Cannabis brings out mellow side of US politics
A fully budded marijuana plant ready for trimming is seen at the Botanacare marijuana store ahead of their grand opening on New Year's day in Northglenn, Colorado December 31, 2013. REUTERS/Rick Wilking/File Photo

Even a divided America seems to agree that the federal prohibition of cannabis deserves a rethink. Six in 10 people say the use of marijuana should be legalized, according to a recent Pew Research Center survey. On Wednesday, a congressional hearing approached that question only obliquely. But its narrow focus is more likely to lead to action - and deliver what the industry really needs.

Lawmakers from the Committee on Financial Services debated whether banks ought to be able to take on cannabis-related business in states that have made the drug legal. At present, doing so leaves deposit-takers open to reprisals from federal regulators. Companies therefore have a choice: find a local bank prepared to provide basic services at a price, or stick to cash. That’s one reason companies remain small. Two of the biggest U.S. cannabis-related companies, MedMen and Charlotte’s Web, are both well below $2 billion in market capitalization. Canada’s Canopy Growth, by contrast, is 10 times larger.

Legislation to give banks safe harbor – such as the draft SAFE Banking bill lawmakers discussed on Wednesday – should appeal to both sides. It would help create local jobs as well as new revenue streams for banks. It also makes the cash generated by the industry easier to see and easier to tax. In a sign of cross-party appeal, Republican former House Speaker John Boehner, who sits on the board of New York-based cannabis company Acreage, is among those supporting the bill.
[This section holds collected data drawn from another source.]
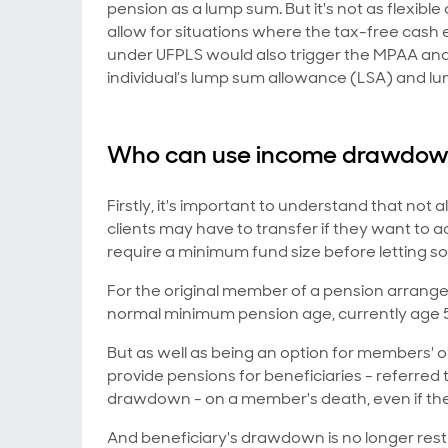
pension as a lump sum. But it's not as flexib
allow for situations where the tax-free cash 
under UFPLS would also trigger the MPAA and 
individual’s lump sum allowance (LSA) and l
Who can use income drawdo
Firstly, it's important to understand that no
clients may have to transfer if they want to
require a minimum fund size before letting
For the original member of a pension arra
normal minimum pension age, currently age 55, 
But as well as being an option for members
provide pensions for beneficiaries - referred 
drawdown - on a member's death, even if th
And beneficiary's drawdown is no longer restr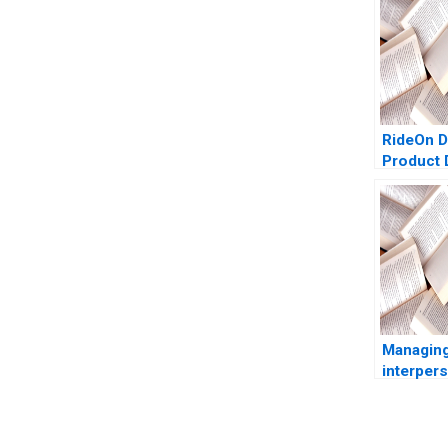
RideOn D
Product 
Hypothe
Mohanbi
Managing
interper
conflicts
Juliettes
Antonino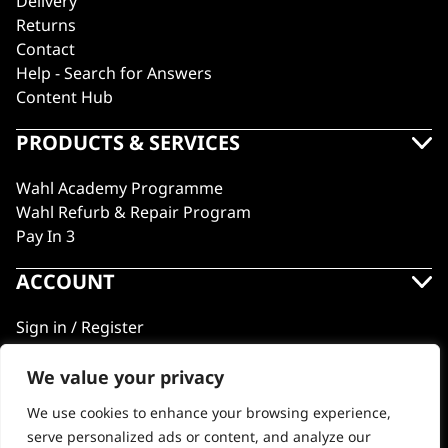
Delivery
Returns
Contact
Help - Search for Answers
Content Hub
PRODUCTS & SERVICES
Wahl Academy Programme
Wahl Refurb & Repair Program
Pay In 3
ACCOUNT
Sign in / Register
Wahl Rewards
We value your privacy
We use cookies to enhance your browsing experience,
GB
serve personalized ads or content, and analyze our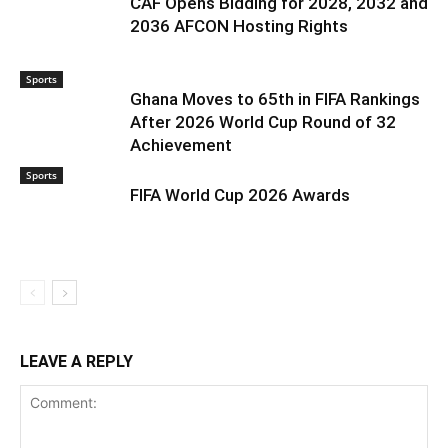
CAF Opens Bidding for 2028, 2032 and
2036 AFCON Hosting Rights
Sports
Ghana Moves to 65th in FIFA Rankings
After 2026 World Cup Round of 32
Achievement
Sports
FIFA World Cup 2026 Awards
LEAVE A REPLY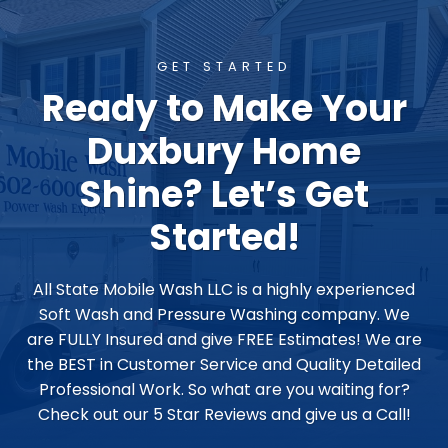
GET STARTED
Ready to Make Your
Duxbury Home
Shine? Let’s Get
Started!
All State Mobile Wash LLC is a highly experienced
Soft Wash and Pressure Washing company. We
are FULLY Insured and give FREE Estimates! We are
the BEST in Customer Service and Quality Detailed
Professional Work. So what are you waiting for?
Check out our 5 Star Reviews and give us a Call!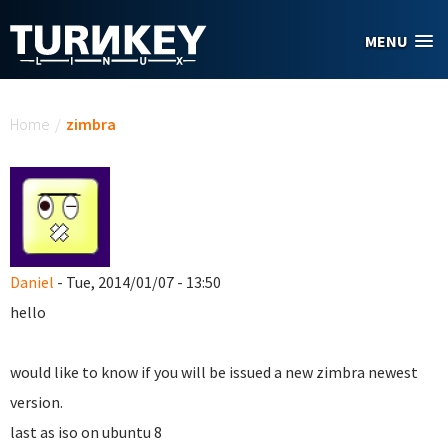
Skip to main content
MENU
You are here
Home
/
zimbra
Daniel
- Tue, 2014/01/07 - 13:50
hello
would like to know if you will be issued a new zimbra newest
version.
last as iso on ubuntu 8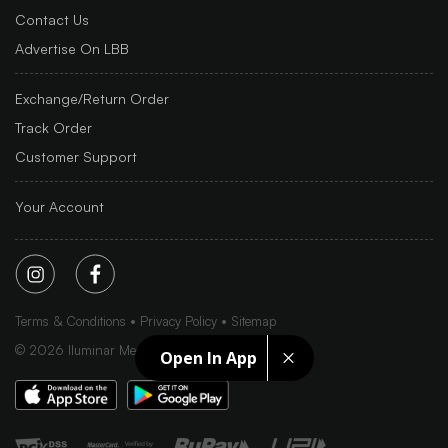
Contact Us
Advertise On LBB
Exchange/Return Order
Track Order
Customer Support
Your Account
Terms & Conditions
Privacy Policy
Sitemap
©
2026
Iluminar Media Ltd.
Open In App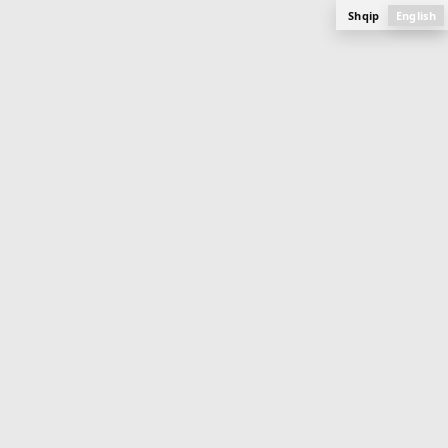
Shqip
English
APARTMENT
84.9 m
2
Buildings 11 & 12 (Ongoing)
Mati 1
PLAN, PHOTOS AND SPECIFICATIONS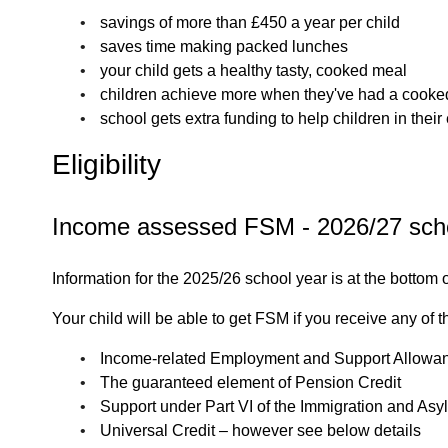
savings of more than £450 a year per child
saves time making packed lunches
your child gets a healthy tasty, cooked meal
children achieve more when they've had a cooke
school gets extra funding to help children in thei
Eligibility
Income assessed FSM - 2026/27 sch
Information for the 2025/26 school year is at the bottom 
Your child will be able to get FSM if you receive any of t
Income-related Employment and Support Allowa
The guaranteed element of Pension Credit
Support under Part VI of the Immigration and As
Universal Credit – however see below details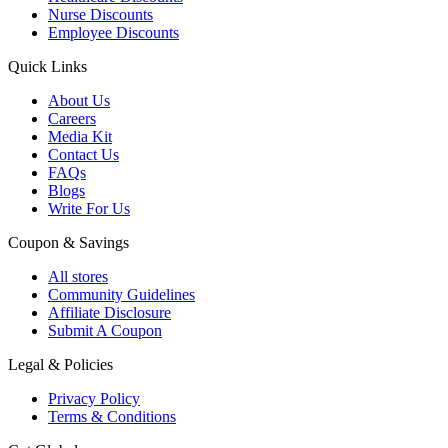
Nurse Discounts
Employee Discounts
Quick Links
About Us
Careers
Media Kit
Contact Us
FAQs
Blogs
Write For Us
Coupon & Savings
All stores
Community Guidelines
Affiliate Disclosure
Submit A Coupon
Legal & Policies
Privacy Policy
Terms & Conditions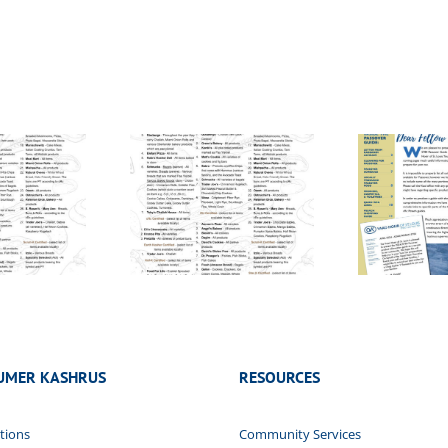
 Yisroel List –
Pesach Guide –
Vo
5785/2024
2024/5784
UMER KASHRUS
RESOURCES
tions
Community Services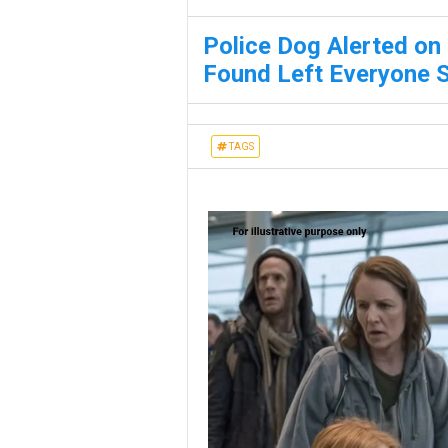
Police Dog Alerted on
Found Left Everyone 
TAGS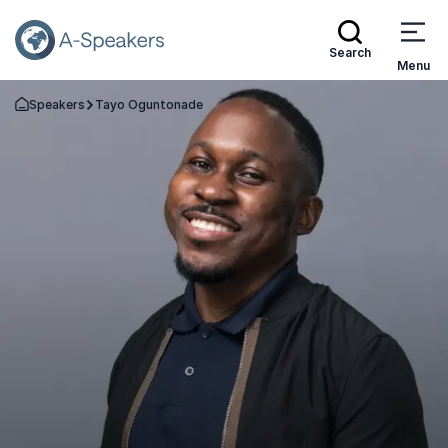
Search
Menu
Speakers
Tayo Oguntonade
Go Back to the Homepage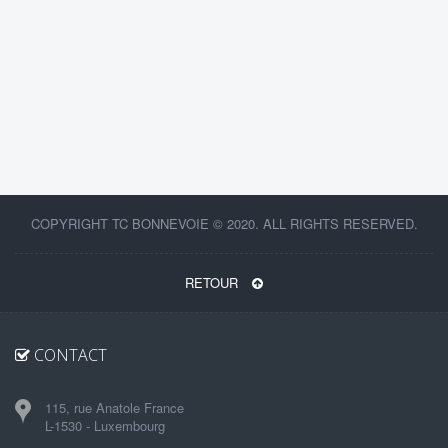
COPYRIGHT TC BONNEVOIE © 2020. ALL RIGHTS RESERVED.
RETOUR
CONTACT
115, rue Anatole France
L-1530 - Luxembourg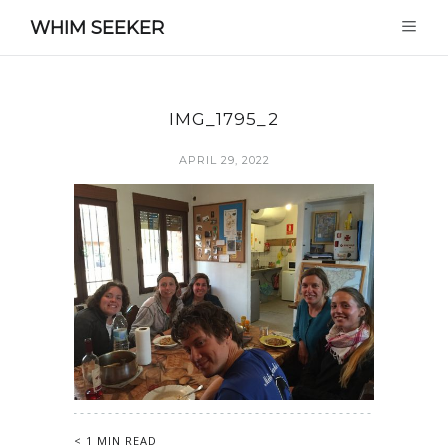
WHIM SEEKER
IMG_1795_2
APRIL 29, 2022
< 1 MIN READ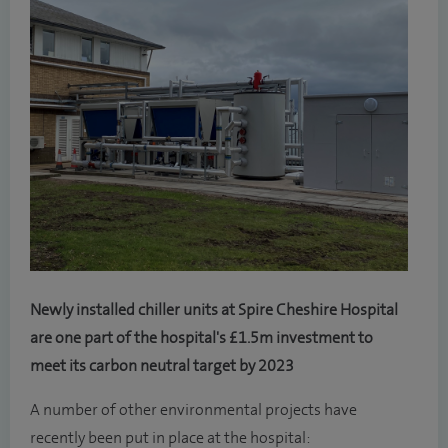
Newly installed chiller units at Spire Cheshire Hospital
are one part of the hospital's £1.5m investment to
meet its carbon neutral target by 2023
A number of other environmental projects have
recently been put in place at the hospital: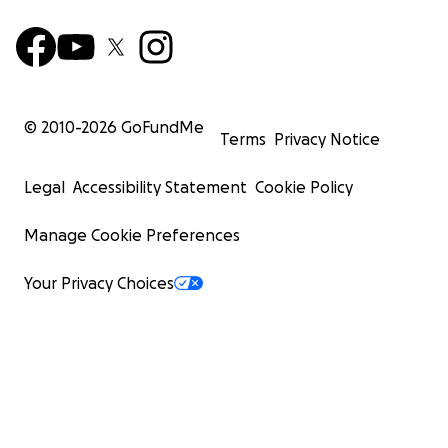
© 2010-
2026
GoFundMe
Terms
Privacy Notice
Legal
Accessibility Statement
Cookie Policy
Manage Cookie Preferences
Your Privacy Choices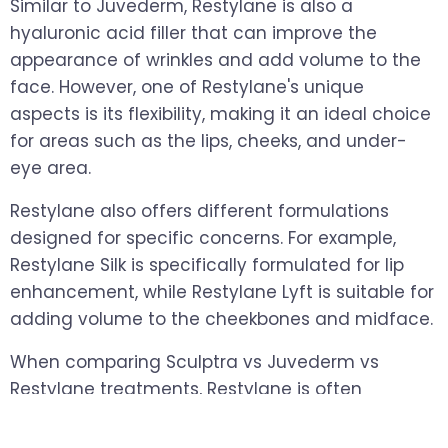
Similar to Juvederm, Restylane is also a
hyaluronic acid filler that can improve the
appearance of wrinkles and add volume to the
face. However, one of Restylane's unique
aspects is its flexibility, making it an ideal choice
for areas such as the lips, cheeks, and under-
eye area.
Restylane also offers different formulations
designed for specific concerns. For example,
Restylane Silk is specifically formulated for lip
enhancement, while Restylane Lyft is suitable for
adding volume to the cheekbones and midface.
When comparing Sculptra vs Juvederm vs
Restylane treatments, Restylane is often
appreciated for its ability to deliver subtle,
natural-looking results in delicate facial areas.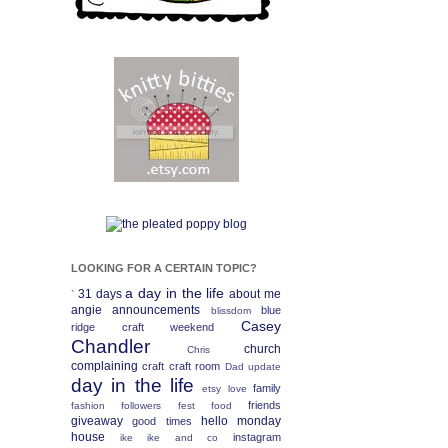
LOOKING FOR A CERTAIN TOPIC?
a day in the life
31 days
about me
`
angie
announcements
blue
blissdom
Casey
ridge craft weekend
Chandler
church
Chris
complaining
craft
craft room
Dad update
day in the life
family
etsy love
friends
fashion
followers fest
food
giveaway
hello monday
good times
house
instagram
ike
ike and co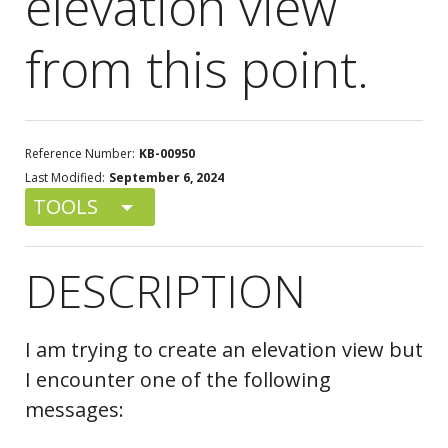
elevation view
from this point.
Reference Number:
KB-00950
Last Modified:
September 6, 2024
TOOLS
DESCRIPTION
I am trying to create an elevation view but
I encounter one of the following
messages: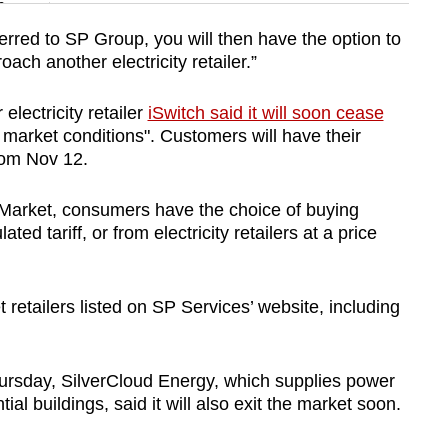
n
rred to SP Group, you will then have the option to
ch another electricity retailer.”
Show Less
lectricity retailer
iSwitch said it will soon cease
y market conditions". Customers will have their
rom Nov 12.
 Market, consumers have the choice of buying
ted tariff, or from electricity retailers at a price
 retailers listed on SP Services’ website, including
ursday, SilverCloud Energy, which supplies power
ial buildings, said it will also exit the market soon.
There are drawbacks to focusing on financing alone. Congress’s brain space is limited, so more comprehensive proposals could end up getting displaced. Unshackling banks does nothing to address other issues such as the disproportionate incarceration of low-income individuals and people of color on marijuana charges. Nor would it change the tax code that prevents cannabis sellers from deducting operating costs from taxable profit.

Still, there’s virtue in moderation. Many Republicans, including Senate Majority Leader Mitch McConnell, have declared themselves wary of full legalization. In any case, the thousands of small businesses that grow and sell marijuana would risk extinction if giant consumer-goods makers like Altria or Kraft Heinz were free to wade in and mop up. Freeing up finance for weed companies may be the easiest way to please the greatest number of people in the shortest time.